> _Exercise_:
Pull out of the data below the stretch of lines bounded by the one containing "иновного могут повлечь административную" and the one containing "примирением сторон", both bounds included, unchanged.

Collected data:
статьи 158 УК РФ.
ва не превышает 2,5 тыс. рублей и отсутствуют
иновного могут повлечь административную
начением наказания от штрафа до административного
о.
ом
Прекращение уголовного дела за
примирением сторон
* * *
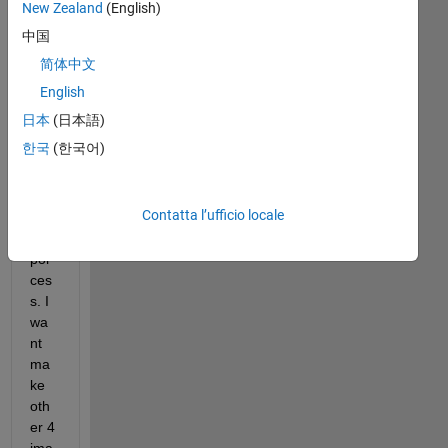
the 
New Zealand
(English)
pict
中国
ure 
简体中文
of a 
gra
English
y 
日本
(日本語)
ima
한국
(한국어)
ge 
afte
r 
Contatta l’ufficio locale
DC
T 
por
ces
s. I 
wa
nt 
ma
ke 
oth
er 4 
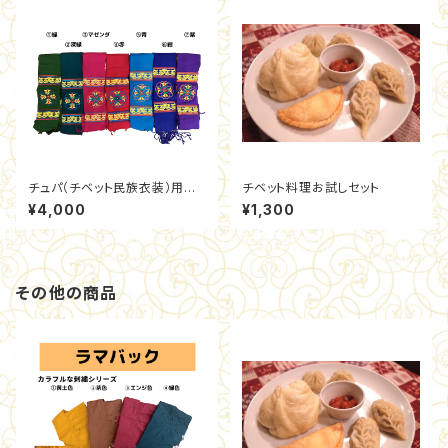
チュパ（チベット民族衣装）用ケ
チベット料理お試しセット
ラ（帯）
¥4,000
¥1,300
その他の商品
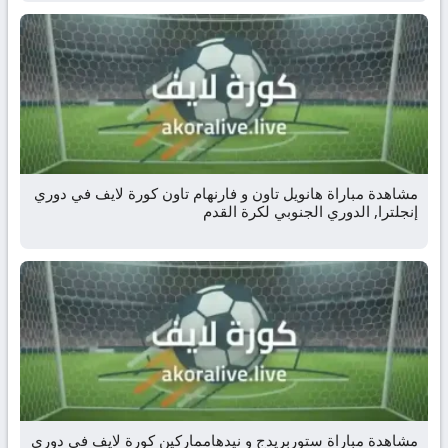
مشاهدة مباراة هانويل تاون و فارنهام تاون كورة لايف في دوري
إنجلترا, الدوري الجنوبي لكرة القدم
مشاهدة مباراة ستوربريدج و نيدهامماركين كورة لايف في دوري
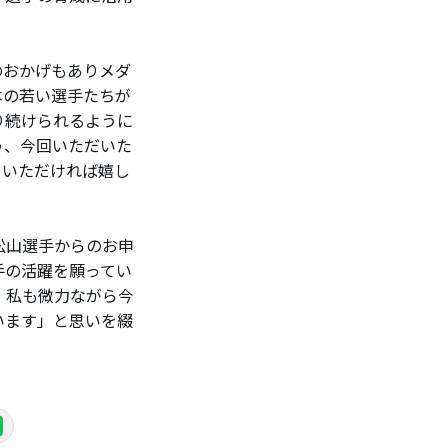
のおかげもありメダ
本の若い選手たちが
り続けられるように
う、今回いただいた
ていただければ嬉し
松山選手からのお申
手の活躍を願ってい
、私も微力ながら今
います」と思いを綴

> _Exercise output_:
иновного могут повлечь административную
начением наказания от штрафа до административного
о.
ом
Прекращение уголовного дела за
примирением сторон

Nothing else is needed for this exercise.